───── Excerpted records

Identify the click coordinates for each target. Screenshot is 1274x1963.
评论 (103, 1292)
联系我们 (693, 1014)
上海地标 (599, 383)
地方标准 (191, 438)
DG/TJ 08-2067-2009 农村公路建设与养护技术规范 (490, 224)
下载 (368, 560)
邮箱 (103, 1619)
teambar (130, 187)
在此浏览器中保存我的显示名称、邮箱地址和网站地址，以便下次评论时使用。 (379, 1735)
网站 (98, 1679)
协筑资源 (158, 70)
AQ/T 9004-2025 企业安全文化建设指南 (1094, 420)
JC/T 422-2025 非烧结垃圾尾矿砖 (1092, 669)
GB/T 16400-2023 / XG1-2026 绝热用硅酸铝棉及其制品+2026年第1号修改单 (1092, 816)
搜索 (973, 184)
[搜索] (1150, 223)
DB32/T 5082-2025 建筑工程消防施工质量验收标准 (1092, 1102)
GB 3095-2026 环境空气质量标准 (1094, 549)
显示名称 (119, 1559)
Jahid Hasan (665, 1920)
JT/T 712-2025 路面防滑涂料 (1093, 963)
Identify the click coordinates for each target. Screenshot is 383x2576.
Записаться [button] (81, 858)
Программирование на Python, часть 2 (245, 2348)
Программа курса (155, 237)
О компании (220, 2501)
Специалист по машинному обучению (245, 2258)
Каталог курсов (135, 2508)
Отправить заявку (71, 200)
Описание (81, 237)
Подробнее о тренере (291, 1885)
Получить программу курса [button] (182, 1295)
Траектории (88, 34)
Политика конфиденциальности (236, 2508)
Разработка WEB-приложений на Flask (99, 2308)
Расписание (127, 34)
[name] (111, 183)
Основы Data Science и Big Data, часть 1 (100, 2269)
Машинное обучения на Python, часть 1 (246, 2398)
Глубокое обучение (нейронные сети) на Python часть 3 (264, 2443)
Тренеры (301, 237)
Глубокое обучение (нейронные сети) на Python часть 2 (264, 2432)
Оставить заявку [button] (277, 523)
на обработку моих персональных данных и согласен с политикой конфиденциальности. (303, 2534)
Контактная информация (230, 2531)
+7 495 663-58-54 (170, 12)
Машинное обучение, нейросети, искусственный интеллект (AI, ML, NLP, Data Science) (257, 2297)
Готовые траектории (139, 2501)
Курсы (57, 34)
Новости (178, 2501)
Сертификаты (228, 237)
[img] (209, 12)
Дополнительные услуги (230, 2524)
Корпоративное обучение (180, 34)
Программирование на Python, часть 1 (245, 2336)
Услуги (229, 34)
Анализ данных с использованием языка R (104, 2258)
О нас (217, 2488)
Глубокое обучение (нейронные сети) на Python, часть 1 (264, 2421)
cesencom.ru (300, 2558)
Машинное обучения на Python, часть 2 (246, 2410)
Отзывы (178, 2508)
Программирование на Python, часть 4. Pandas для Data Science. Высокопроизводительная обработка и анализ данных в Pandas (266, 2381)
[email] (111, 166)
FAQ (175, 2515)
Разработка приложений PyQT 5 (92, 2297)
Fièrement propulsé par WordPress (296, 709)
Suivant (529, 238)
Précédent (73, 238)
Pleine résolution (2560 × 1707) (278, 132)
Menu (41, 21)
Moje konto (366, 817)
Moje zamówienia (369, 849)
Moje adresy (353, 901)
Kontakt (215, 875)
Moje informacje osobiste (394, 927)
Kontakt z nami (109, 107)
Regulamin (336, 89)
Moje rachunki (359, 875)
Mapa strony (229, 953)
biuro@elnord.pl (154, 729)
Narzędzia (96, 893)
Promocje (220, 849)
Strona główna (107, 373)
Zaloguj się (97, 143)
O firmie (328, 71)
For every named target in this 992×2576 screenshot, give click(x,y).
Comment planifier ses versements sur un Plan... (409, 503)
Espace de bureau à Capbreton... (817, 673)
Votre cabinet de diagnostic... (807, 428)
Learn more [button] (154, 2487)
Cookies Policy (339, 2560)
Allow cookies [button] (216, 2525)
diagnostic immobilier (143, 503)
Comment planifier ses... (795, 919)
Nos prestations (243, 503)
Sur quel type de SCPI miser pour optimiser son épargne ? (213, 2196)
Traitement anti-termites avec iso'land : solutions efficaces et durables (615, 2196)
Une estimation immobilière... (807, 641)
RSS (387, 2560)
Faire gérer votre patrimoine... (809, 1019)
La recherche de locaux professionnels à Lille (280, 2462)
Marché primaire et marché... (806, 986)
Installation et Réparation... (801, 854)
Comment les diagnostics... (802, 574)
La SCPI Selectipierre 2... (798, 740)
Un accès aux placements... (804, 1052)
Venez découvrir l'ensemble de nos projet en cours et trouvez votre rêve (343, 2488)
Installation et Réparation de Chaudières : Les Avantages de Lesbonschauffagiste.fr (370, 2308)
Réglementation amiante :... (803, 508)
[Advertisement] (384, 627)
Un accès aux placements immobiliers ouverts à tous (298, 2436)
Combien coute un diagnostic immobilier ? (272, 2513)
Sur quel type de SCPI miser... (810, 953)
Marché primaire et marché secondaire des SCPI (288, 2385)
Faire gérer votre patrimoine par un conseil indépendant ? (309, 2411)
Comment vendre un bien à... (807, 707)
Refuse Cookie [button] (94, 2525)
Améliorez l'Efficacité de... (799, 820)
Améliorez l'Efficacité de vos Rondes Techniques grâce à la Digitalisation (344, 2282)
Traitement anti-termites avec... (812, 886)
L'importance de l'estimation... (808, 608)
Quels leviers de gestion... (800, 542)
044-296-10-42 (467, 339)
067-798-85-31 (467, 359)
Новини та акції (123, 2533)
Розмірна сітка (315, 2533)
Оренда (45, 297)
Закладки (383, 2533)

──────────

▶ **Problem description**:
From the line that contains "067-798-85-31 (467, 359)" through the final line of the material, copy every line exactly, including both ends.

▶ **Task result**:
067-798-85-31 (467, 359)
Новини та акції (123, 2533)
Розмірна сітка (315, 2533)
Оренда (45, 297)
Закладки (383, 2533)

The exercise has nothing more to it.